(Page images and extracted text)
_ _ _ _ _ _ _

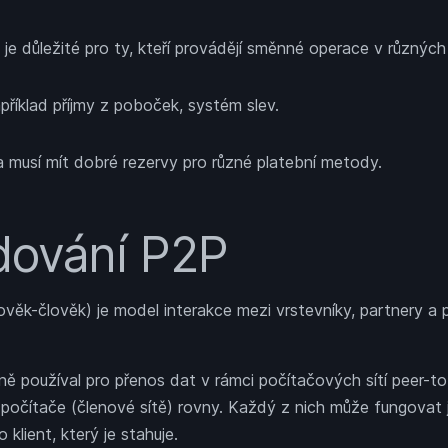
je důležité pro ty, kteří provádějí směnné operace v různýc
příklad příjmy z poboček, systém slev.
 musí mít dobré rezervy pro různé platební metody.
ování P2P
ověk-člověk) je model interakce mezi vrstevníky, partnery a
ě používal pro přenos dat v rámci počítačových sítí peer-t
y počítače (členové sítě) rovny. Každý z nich může fungovat j
 klient, který je stahuje.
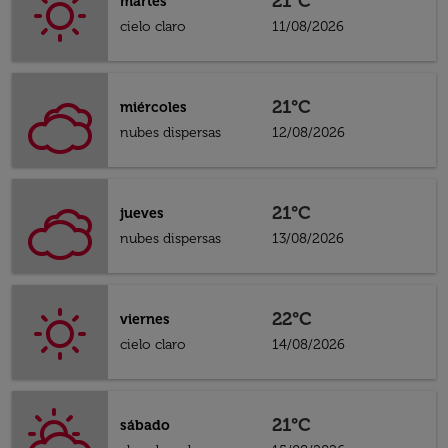
21°C
martes
cielo claro
11/08/2026
21°C
miércoles
nubes dispersas
12/08/2026
21°C
jueves
nubes dispersas
13/08/2026
22°C
viernes
cielo claro
14/08/2026
21°C
sábado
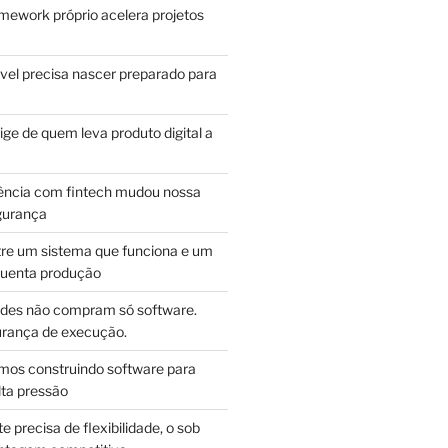
mework próprio acelera projetos
vel precisa nascer preparado para
ge de quem leva produto digital a
ência com fintech mudou nossa
gurança
tre um sistema que funciona e um
guenta produção
des não compram só software.
ança de execução.
mos construindo software para
lta pressão
e precisa de flexibilidade, o sob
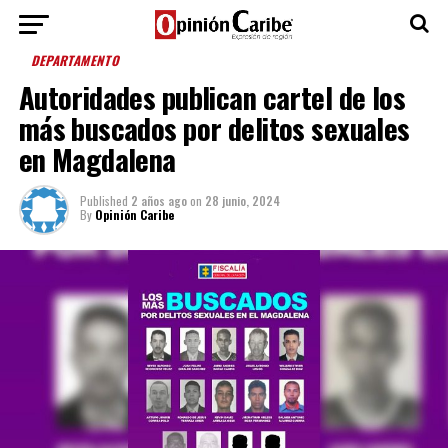
DEPARTAMENTO
Autoridades publican cartel de los
más buscados por delitos sexuales
en Magdalena
Published
2 años ago
on
28 junio, 2024
By
Opinión Caribe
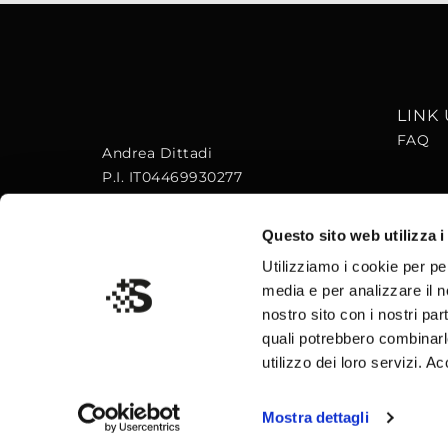
LINK 
FAQ
Andrea Dittadi
P.I. IT04469930277
Via Pioghella, 66
Questo sito web utilizza i
30032 – Fiesso D’Artico (VE)
Utilizziamo i cookie per pe
media e per analizzare il no
nostro sito con i nostri par
quali potrebbero combinarl
utilizzo dei loro servizi. A
Mostra dettagli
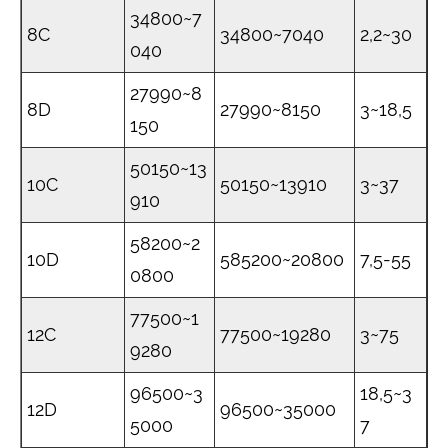
34800~7
8C
34800~7040
2,2~30
040
27990~8
8D
27990~8150
3~18,5
150
50150~13
10C
50150~13910
3~37
910
58200~2
10D
585200~20800
7,5-55
0800
77500~1
12C
77500~19280
3~75
9280
96500~3
18,5~3
12D
96500~35000
5000
7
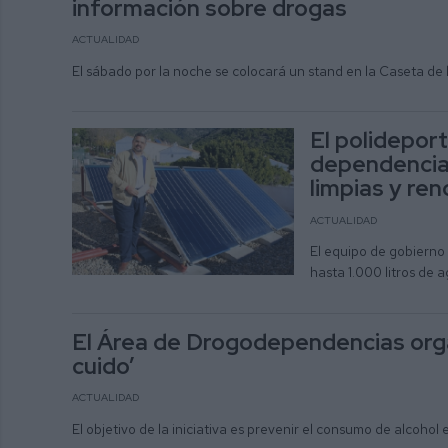
información sobre drogas
ACTUALIDAD
El sábado por la noche se colocará un stand en la Caseta de
El polideport
dependencias
limpias y re
ACTUALIDAD
El equipo de gobierno 
hasta 1.000 litros de a
El Área de Drogodependencias organ
cuido’
ACTUALIDAD
El objetivo de la iniciativa es prevenir el consumo de alcohol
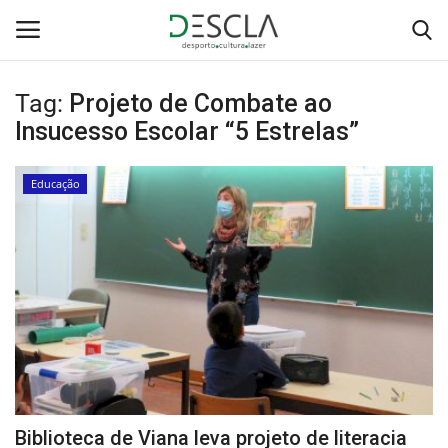
Tag:
Projeto de Combate ao
Login
Registar
Insucesso Escolar “5 Estrelas”
Home
Educação
...by Descla
Desporto
Contactos
Sobre Nós
Educação
Biblioteca de Viana leva projeto de literacia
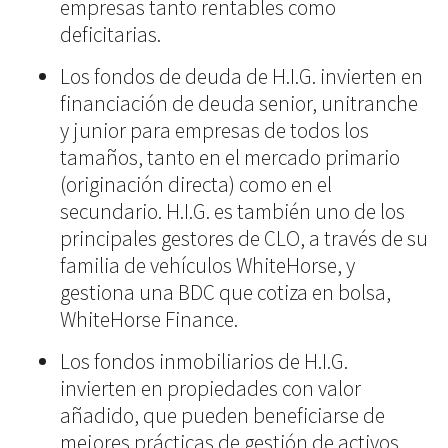
empresas tanto rentables como
deficitarias.
Los fondos de deuda de H.I.G. invierten en
financiación de deuda senior, unitranche
y junior para empresas de todos los
tamaños, tanto en el mercado primario
(originación directa) como en el
secundario. H.I.G. es también uno de los
principales gestores de CLO, a través de su
familia de vehículos WhiteHorse, y
gestiona una BDC que cotiza en bolsa,
WhiteHorse Finance.
Los fondos inmobiliarios de H.I.G.
invierten en propiedades con valor
añadido, que pueden beneficiarse de
mejores prácticas de gestión de activos.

_ _ _ _ _ _ _

▸ EXERCISE OBJECTIVE: Every entry above needs to be duplicated exactly, without its images.

▸ PROBLEM SOLUTION:
je důležité pro ty, kteří provádějí směnné operace v různýc
příklad příjmy z poboček, systém slev.
 musí mít dobré rezervy pro různé platební metody.
ování P2P
ověk-člověk) je model interakce mezi vrstevníky, partnery a
ě používal pro přenos dat v rámci počítačových sítí peer-t
y počítače (členové sítě) rovny. Každý z nich může fungovat j
 klient, který je stahuje.
21°C
martes
cielo claro
11/08/2026
21°C
miércoles
nubes dispersas
12/08/2026
21°C
jueves
nubes dispersas
13/08/2026
22°C
viernes
cielo claro
14/08/2026
21°C
sábado
mework próprio acelera projetos
vel precisa nascer preparado para
ge de quem leva produto digital a
ência com fintech mudou nossa
gurança
tre um sistema que funciona e um
guenta produção
des não compram só software.
ança de execução.
mos construindo software para
lta pressão
e precisa de flexibilidade, o sob
DEPARTAMENTO
Autoridades publican cartel de los
más buscados por delitos sexuales
en Magdalena
Published
2 años ago
on
28 junio, 2024
By
Opinión Caribe
LINK 
FAQ
Andrea Dittadi
P.I. IT04469930277
Via Pioghella, 66
Questo sito web utilizza i
30032 – Fiesso D’Artico (VE)
Utilizziamo i cookie per pe
media e per analizzare il no
nostro sito con i nostri par
quali potrebbero combinarl
utilizzo dei loro servizi. A
Mostra dettagli
34800~7
8C
34800~7040
2,2~30
040
27990~8
8D
27990~8150
3~18,5
150
50150~13
10C
50150~13910
3~37
910
58200~2
10D
585200~20800
7,5-55
0800
77500~1
12C
77500~19280
3~75
9280
96500~3
18,5~3
12D
96500~35000
5000
7
información sobre drogas
ACTUALIDAD
El sábado por la noche se colocará un stand en la Caseta de
El polideport
dependencias
limpias y re
ACTUALIDAD
El equipo de gobierno 
hasta 1.000 litros de a
El Área de Drogodependencias organ
cuido’
ACTUALIDAD
El objetivo de la iniciativa es prevenir el consumo de alcohol
Tag:
Projeto de Combate ao
Login
Registar
Insucesso Escolar “5 Estrelas”
Home
Educação
...by Descla
Desporto
Contactos
Sobre Nós
Educação
Biblioteca de Viana leva projeto de literacia
empresas tanto rentables como
deficitarias.
Los fondos de deuda de H.I.G. invierten en
financiación de deuda senior, unitranche
y junior para empresas de todos los
tamaños, tanto en el mercado primario
(originación directa) como en el
secundario. H.I.G. es también uno de los
principales gestores de CLO, a través de su
familia de vehículos WhiteHorse, y
gestiona una BDC que cotiza en bolsa,
WhiteHorse Finance.
Los fondos inmobiliarios de H.I.G.
invierten en propiedades con valor
añadido, que pueden beneficiarse de
mejores prácticas de gestión de activos.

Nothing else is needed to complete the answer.